Targeting the NLRP3 Inflammasome to Reduce Vascular Endothelium Dysfunction
Chronic inflammation is a potent mechanism in aging, disruptive of tissue function throughout the body. The focus in today's open access paper is on the effects of inflammatory signaling in blood vessel walls, particularly on the endothelial cells that play a role in maintaining the ability of blood vessels to contract and dilate. Dysfunction in blood vessels throughout the body causes harms ranging from hypertension to blood-brain barrier leakage to reduced blood flow that impacts the function of muscle and brain tissue.

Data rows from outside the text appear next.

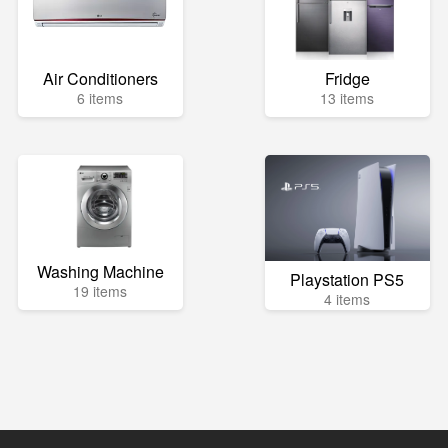
Air Conditioners
Fridge
6 items
13 items
Washing Machine
Playstation PS5
19 items
4 items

Approaches to suppressing inflammatory signaling developed and brought to the clinic have to date taken the form of blunt blockades of important signaling molecules, such as TGF-α, or core processes in immune cell function, such as antigen presentation. Unfortunately, this causes as many problems over the long-term as it brings benefits in cases of inflammatory disease. Short-term inflammation is critical to the function of the immune system in its roles in defending against pathogens, tissue maintenance, and regeneration from injury. But therapies do not well distinguish between good inflammation and bad inflammation, suppressing both.

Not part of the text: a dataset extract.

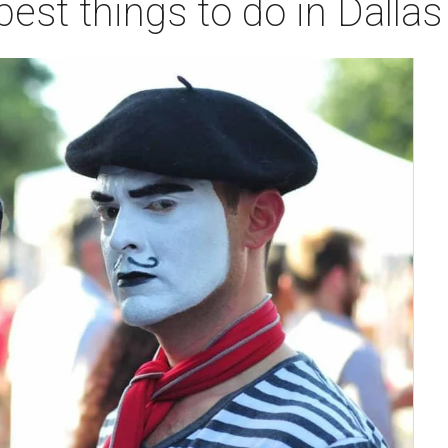
best things to do in Dalla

There is the hope that approaches targeting the NLRP3 inflammasome and related biochemistry will prove to be at least incrementally more selective, as discussed here, but it is likely that realization of the goal of effective, minimally harmful inhibitors of chronic inflammation lies still further in the future.
Vascular aging is a multifaceted and complex process that ultimately renders the vessels prone to profound functional and structural disturbances that favor cardiovascular disease. One of the main mechanisms contributing to vascular aging is endothelial cell senescence. Senescent cells undergo functional and morphological changes that ultimately lead to growth arrest while remaining metabolically active. Importantly, these cells acquire a senescence-associated secretory phenotype (SASP), which results in the over-production and release of a wide array of cytokines and chemokines. The SASP favors leukocyte recruitment and is considered a main driver of sterile age-related inflammation or "inflammaging". Functionally, endothelial cell senescence is tightly associated with endothelial dysfunction and defective vasodilatation, considered as early markers of vascular disease and atherosclerosis.

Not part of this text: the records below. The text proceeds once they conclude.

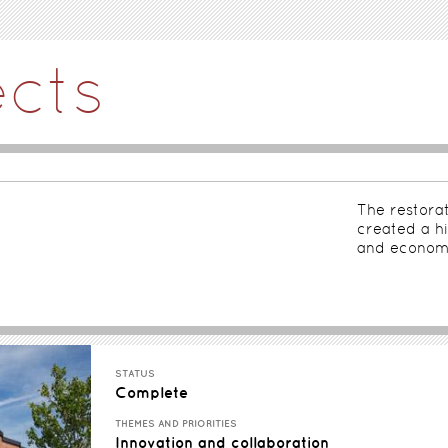
ects
The restorat
created a hi
and economi
STATUS
Complete
THEMES AND PRIORITIES
Innovation and collaboration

In the present study, we have evaluated whether a positive feedback of IL-1β in the NLRP3 inflammasome via NF-κB could promote human endothelial senescence in vitro and murine endothelial dysfunction in vivo. Our results indicate that the NLRP3 inflammasome is pivotal in mediating the detrimental effects of IL-1β, showing that auto-activation is a crucial feature boosting endothelial cell senescence in vitro, which is paralleled by vascular dysfunction in vivo. Hence, the inhibitor of NLRP3 inflammasome assembly, MCC 950, was able to disrupt the aforementioned positive loop, thus alleviating inflammation, cell senescence and vascular dysfunction.
Besides, we explored alternative NLRP3 inflammasome inhibitory agents such as the RAS heptapeptide Ang-(1-7) and the anti-aging protein klotho, both of which demonstrated protective effects in vitro and in vivo. Altogether, our results highlight a fundamental role for the hereby described NLRP3 inflammasome/IL-1β positive feedback loop in stress-induced inflammaging and the associated vascular dysfunction, additionally providing evidence of a potential therapeutic use of MCC 950, Ang-(1-7) and recombinant klotho to block this loop and its deleterious effects.